Parallèlement à sa carrière internationale de consultant dans le domaine de la propriété intellectuelle, Basile se soumit à un long apprentissage ininterrompu de plus de deux décennies d’études, de pratique et d’expérimentations qui rapprochèrent le fidèle disciple du fondateur de l’Institut éponyme. Il se vit ainsi confier occasionnellement la conduite des classes de Hatha Yoga du Maître et bénéficier du privilège d’assister un grand érudit qui consacra toute sa vie à la recherche, la pratique et l’enseignement du Yoga, un enseignement qu’il prodigua à des milliers d’élèves aux quatre coins du monde.
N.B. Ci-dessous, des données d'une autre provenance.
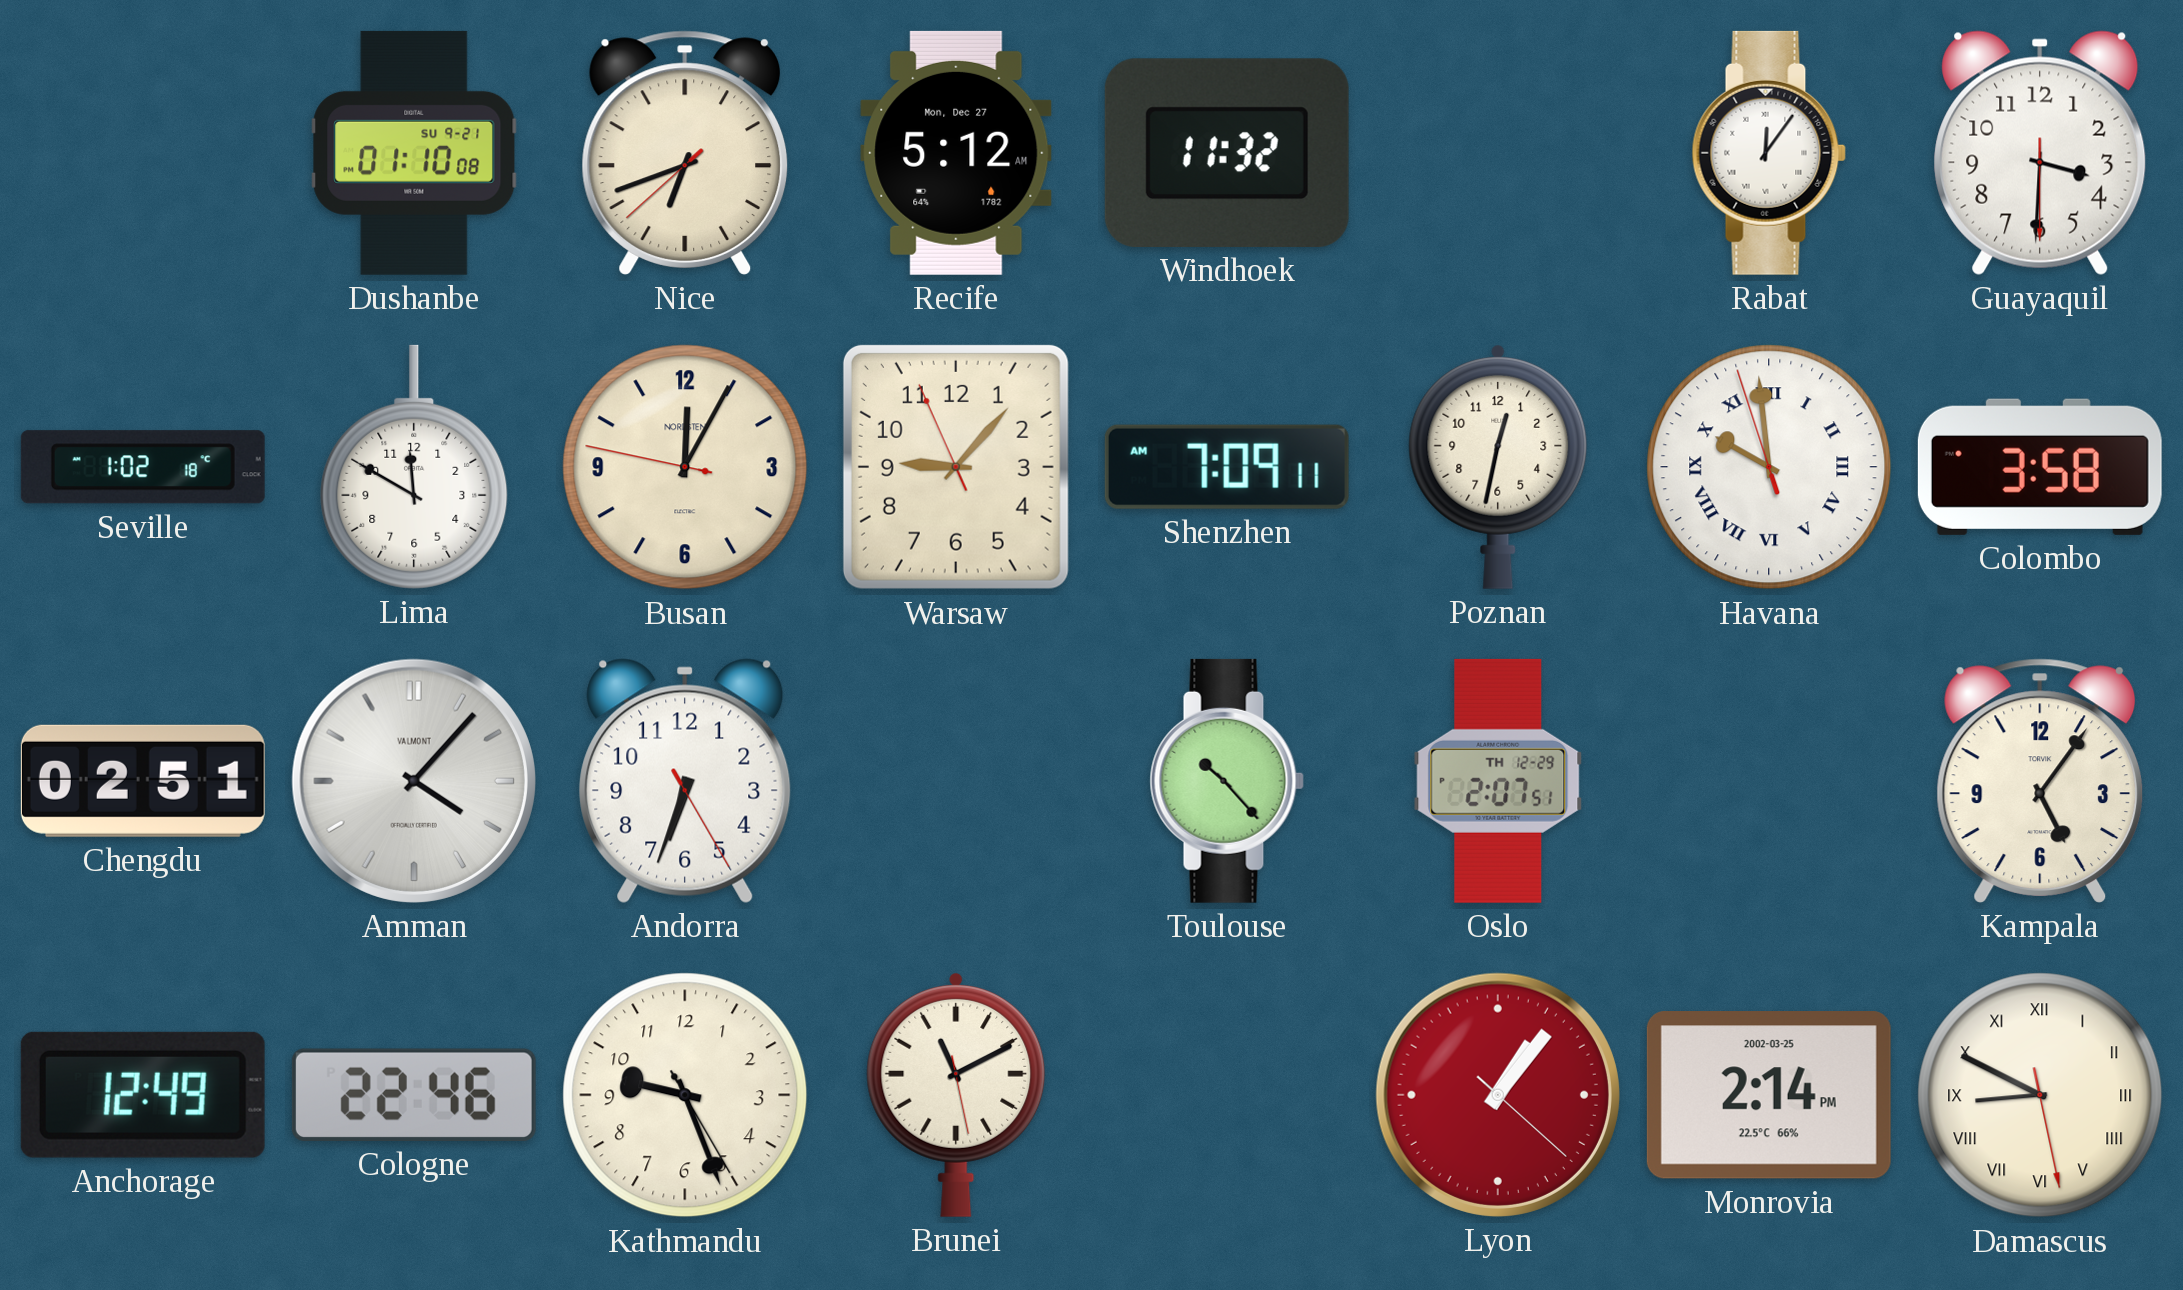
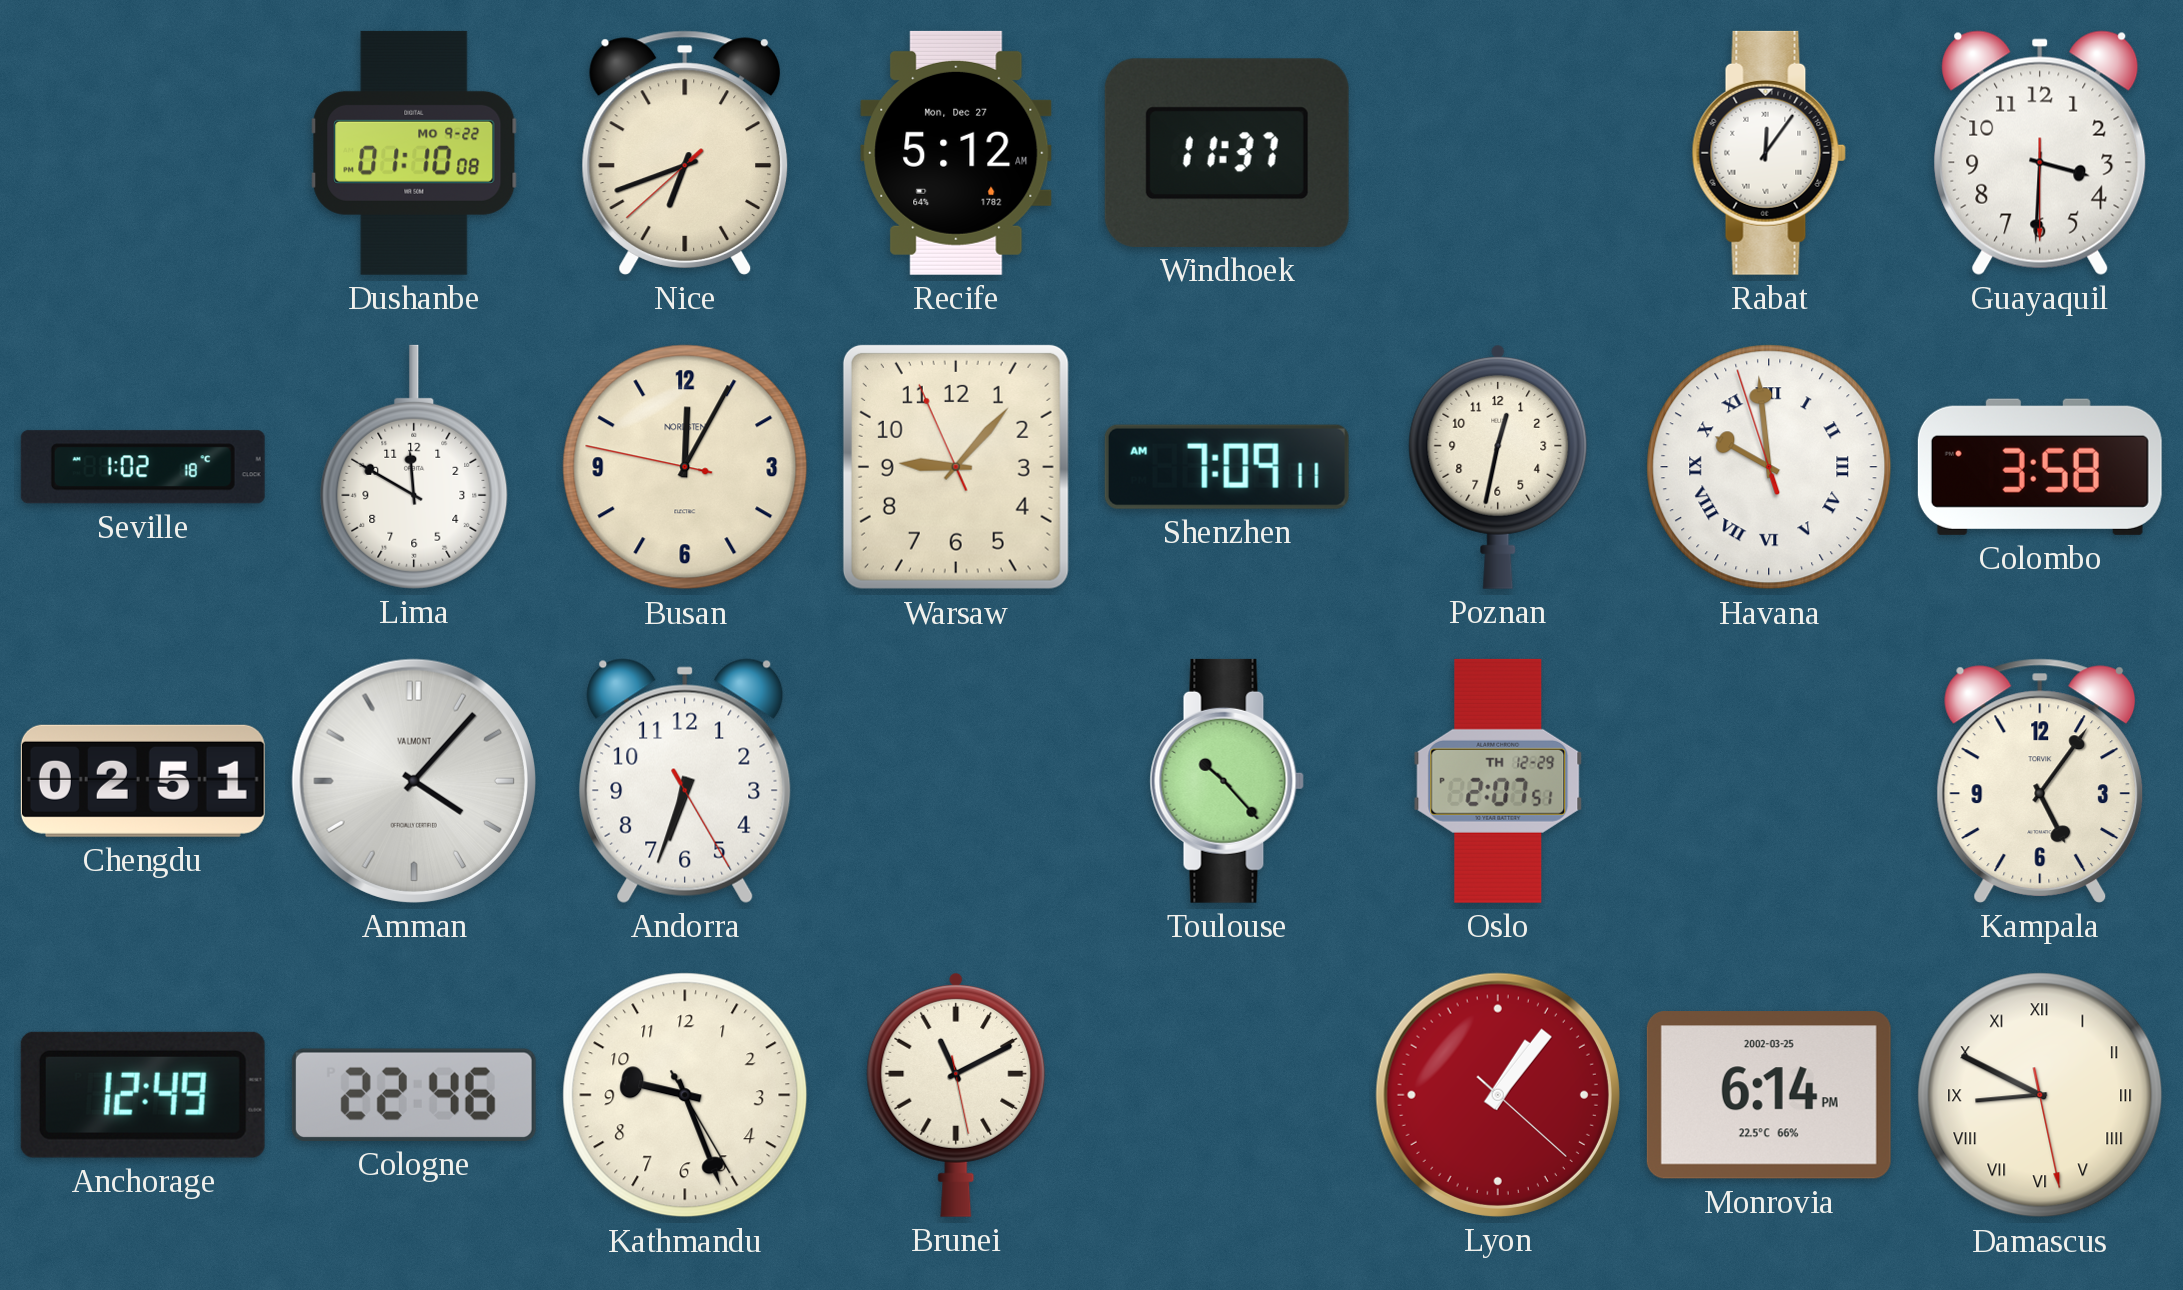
Dushanbe date: SU 9-21 -> MO 9-22
Windhoek: 11:32 -> 11:37
Monrovia: 2:14 -> 6:14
Pour le disciple, ce fut une grâce que de côtoyer cet être éminent qu’un maharadja du temps de l’Empire britannique avait baptisé « Le lion du Bengale ».
Ce n’est que quelques mois avant son décès, en octobre 1978, que Shri Goswami accorderait à son disciple assidu l’initiation rituelle du Yoga – après 21 années d’études et d’exercices de la « science de l’homme », cette tradition du Yoga millénaire revisitée par un scientifique.
Quelques années plus tard Basile rencontrait Ma Santi Devi, une yogini et femme au foyer qui consacrait sa vie à Dieu au travers de la pratique du Laya Yoga et Bhakti Yoga.
Le jour de leur rencontre à Gopalpur elle lui délivra cet étrange message :
« Vichari (Basile) Tu n’es pas venu ici pour présenter tes hommages à la mère spirituelle de ton défunt maître mais parce qu’il est temps pour toi de recevoir le Brahma mantra diksha (initiation finale dans la tradition du Yoga) que j’ai accordé à ton maître avec son nom spirituel Jnanananda Giri. Personne n’est habilité à initier sans cela ».
C’est ainsi que Ma Santi Devi, femme exceptionnelle à maints égards, initia Basile comme elle l’avait fait auparavant avec son bien-aimé Shyam Sundar Goswami. Désormais, le nouveau disciple aurait à son tour toute autorité pour initier d’autres élèves et leur transférer le capital de connaissances et le savoir-faire qu’il avait acquis pendant un long apprentissage en exil.
Ce sont aussi ces deux remarquables représen-
tants de la tradition du Yoga qui demandèrent expressément à Basile de continuer leur œuvre en transmettant le savoir et les pensées acquis au long de sa quête spirituelle.